When we are young there is a tendency to rush into relationships, and yet that is the time when we usually have a whole lifetime ahead of us. There is an urgency, a rush to connect, almost a panicky sense about it. I don't know why this is, but I would speculate that because of the lack of experience in life, we feel we should hurry as this might not last unless we nail it to the floor right NOW. Please forgive my imagery here, but I'm reminded of how male (fill in the blank with whatever critter you like) flock around the females during mating season. Do we humans still have that instinct to mate, to create progeny, to carry forward the genes?
I remember myself from long ago being the same. As a teenager, if a boy paid attention to me and I were attracted to him, it seems that there was a frenzied drive to connect and become a couple. At that age, it wasn't about sex (at least not "out loud") but about belonging to that person and having that person exclusively belong to me. I can't tell you how many times I was part of a couple after one date! Hurry, hurry, tomorrow might be too late, I might lose out, he might move on to someone else, I don't want to be alone! Yikes.
I would say that I became more selective as I aged through the teens, but there was still some of that sense of urgency. As a divorcée in my late 20s and early 30s, it was still present as I dated, although I was a little more sophisticated about it. Of course, at that age the possibility of producing more children was theoretically still present. I'd had my tubes tied by that time, but that doesn't change the internal clockworks, so was I still being driven by some internal instinct? I remarried after a few months, having dated just a handful of men. Why? Oh, of course, I was in love, but I think I didn't give it as much thought as I should. I was in a rush to be in a couple.
There is pressure in our society, particularly for women, to be part of a couple. How many times have you experienced one of your friends, who is half of a couple, trying to pair you up with someone? The intent is probably good, but think about this .... I don't know many "matchmakers" who are single. Do you?
One would think at my age people would have a sense of needing to hurry because time is short. "I need to get on with this, because I may not have a lot of time left to enjoy this person, this feeling, this exhilaration." But rather than feeling that push, I'm inclined to move very slowly, to experience the seasons, to taste all the tastes and smell all the smells that are available before selecting what I want to bring home in my shopping basket. I don't care if my new relationship blossoms tomorrow or in four years! I'm more interested in the unfolding of the blossom than the glory of the fully opened flower. Once again, why? I can't imagine myself saying at age 15 or 29 that it would be alright if a relationship took four years to reach it's height!
I can say that I now relish the journey more than the destination. As long as we are journeying, we are experiencing new things. Once we arrive, it is not a disappointment, but we are settled into a stationery set of sights and events, somewhat anticlimactic, perhaps. And if I made that trip in two hours, I probably missed some scenic things along the way, whereas if I took a week to get there, I might have explored a plethora of vistas.
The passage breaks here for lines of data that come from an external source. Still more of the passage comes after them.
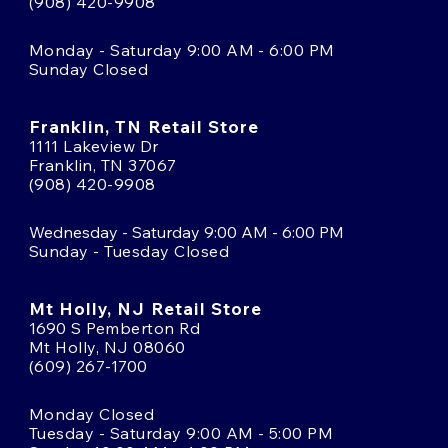
(908) 420-9908
Monday - Saturday 9:00 AM - 6:00 PM
Sunday Closed
Franklin, TN Retail Store
1111 Lakeview Dr
Franklin, TN 37067
(908) 420-9908
Wednesday - Saturday 9:00 AM - 6:00 PM
Sunday - Tuesday Closed
Mt Holly, NJ Retail Store
1690 S Pemberton Rd
Mt Holly, NJ 08060
(609) 267-1700
Monday Closed
Tuesday - Saturday 9:00 AM - 5:00 PM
So .... why? Is it because we've already made enough mistakes and don't want to repeat that? Probably, at least in part. But I think there is something else. I think by a mature age, we have learned several things. There is a lot of life to be experienced. There really is something to be said for the old adage about stopping to smell the roses along they way. What is here today will probably be here tomorrow, too, and if not, it wasn't meant to be. Most importantly, it is OK to be alone, a single, just one, unattached. Sometimes it is even better to be independent.
While I've been an unattached individual I've found time to learn about myself and my world, something I was unable to do while in a relationship. As part of a couple my focus was on the relationship and the other person. That's a good thing, and I don't mean that it should be otherwise. But I was never single long enough, mature enough to learn about me. These past three years have allowed me to do that, and I think that if I ever chose to be part of a couple again I'll be a lot better at it.
I don't say that people shouldn't be coupled. That's not my message, not at all. I just wish somehow that we could understand ourselves better at a younger age so we are better in the couple, and more enduring in the couple. It would be great if we could slow down in our youth, not rush ourselves into these things. Our decisions might be wiser, our relationships more lasting.
But perhaps that is what makes advanced years so sweet, the fact that we .... finally .... get it.
What do you think?
"I have wandered all my life, and I have traveled; the difference between the two is this -- we wander for distraction, but we travel for fulfillment."